Wednesday, September 28, 2011

Sex Slave Story Questioned

Days ago a 'sex slave' story shocked the Chinese Internet, when reporter Ji Xuguang called for backup on micro-blog when he was investigating a thread of women jailed underground in Luoyang of Henan Province. Ji managed to smuggle out the city in a car driven by his brother in law, armed with a rusty knife. After he reached a safe place, he told the following story as he heard of:

An enforcement officer in the Luoyang Quality Monitoring Bureau, Li Hao, a Communist Party member, dug a rabbit hole under a residential building, where he lured and jailed six young women for sexual pleasure in a duration as long as two years. One of the sex slaves was able to alert the police when she was brought out on a nightly trip to a sexual client. Police captured Li and rescued four girls. Two girls had been killed on separate incident last year and a few months ago.

An representative of the Party Committee of Luoyang contacted reporter Ji, accusing him of 'leaking national secret'. Ji had to abruptly halted his investigation and fled with help of the online community.

After national media reported the story as told by reporter Ji, Luoyang Party Committee announced a decision to expel Officer Li from the Party.
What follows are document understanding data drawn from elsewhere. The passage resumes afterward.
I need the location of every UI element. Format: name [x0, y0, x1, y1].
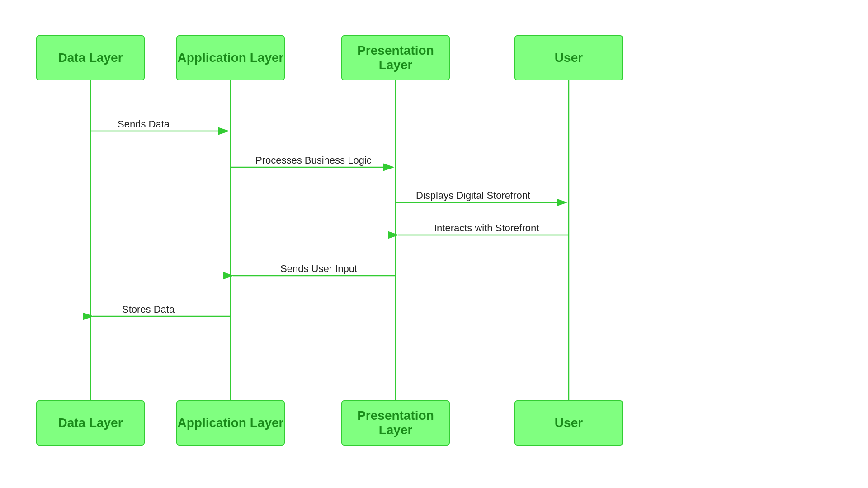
app-layer-top-box: Application Layer: [176, 35, 285, 80]
user-bot-box: User: [514, 400, 623, 446]
diagram-container: Data Layer Application Layer Presentatio…: [0, 0, 868, 488]
sends-user-input-label: Sends User Input: [280, 263, 357, 275]
pres-layer-bot-label: Presentation Layer: [342, 408, 449, 437]
user-top-label: User: [555, 51, 583, 65]
app-layer-bot-box: Application Layer: [176, 400, 285, 446]
data-layer-top-label: Data Layer: [58, 51, 123, 65]
stores-data-label: Stores Data: [122, 304, 175, 315]
processes-business-label: Processes Business Logic: [255, 155, 372, 166]
sends-data-label: Sends Data: [118, 118, 170, 130]
interacts-storefront-label: Interacts with Storefront: [434, 222, 539, 234]
user-top-box: User: [514, 35, 623, 80]
data-layer-bot-label: Data Layer: [58, 416, 123, 430]
app-layer-bot-label: Application Layer: [178, 416, 284, 430]
pres-layer-top-box: Presentation Layer: [341, 35, 450, 80]
data-layer-bot-box: Data Layer: [36, 400, 145, 446]
data-layer-top-box: Data Layer: [36, 35, 145, 80]
user-bot-label: User: [555, 416, 583, 430]
displays-storefront-label: Displays Digital Storefront: [416, 190, 530, 202]
pres-layer-top-label: Presentation Layer: [342, 43, 449, 72]
pres-layer-bot-box: Presentation Layer: [341, 400, 450, 446]
app-layer-top-label: Application Layer: [178, 51, 284, 65]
While the Luoyang Party Committee asked people to move forward, some reporters are curious on which part of the story amounts to 'national secrets'. It is really a horrible case, but horrible cases are committed by individuals at anytime at very corners of the world. What made this case a particular 'national secret'?

Chen Zhengta, lawyer and law professor of the Shenzhen University, summarized some of the questions and posted in online:

  1. The rabbit hole is actually a two room suite with bedding, furniture and kitchen, accessed from a tunnel with finished passages completed by stairs, hand rails, lightening, etc. This is unlikely a single person's night work without alerting neighbors in an apartment building. Many of the accommodation seems to be unnecessary for jail room. The building sits next to the local police station, within an apartment complex. How could six adult women live in hole for two years and still presentable (as Li took them out to sex clients)? What about water and sewer? How did he moved furniture into the suite?
  2. The suite was equipped with Internet connection. And the girls were given laptops for entertainment. Why didn't they ask for help online?
  3. Why didn't the slaves rebel? It's not too difficult to kill one master, with the housing items (cooking knife, computer wires, etc.).
  4. The underground project was connected to room purchased by Li two years ago, but the slaves had also been there for 2 years. How fast can Li dig a 'hole' like that?
  5. All four girls has been under detainment since they were 'rescued'. Would any of them be allowed to talk?
  6. After the exposure of the case, Luoyang police combed through the city for sex trade. Is it an effort to silence potential persons with information?

With the information learned after the exposure of the case, a more convincing plot pointed to an underground prostitution camp run by the city officials, linked to sexual bribery. Li could not have done all of these by himself, and the girls might not be 'slaves', while those involved might be from much higher-up.

'That' might be the 'national secret' the Luoyang Party Committee tried to cover.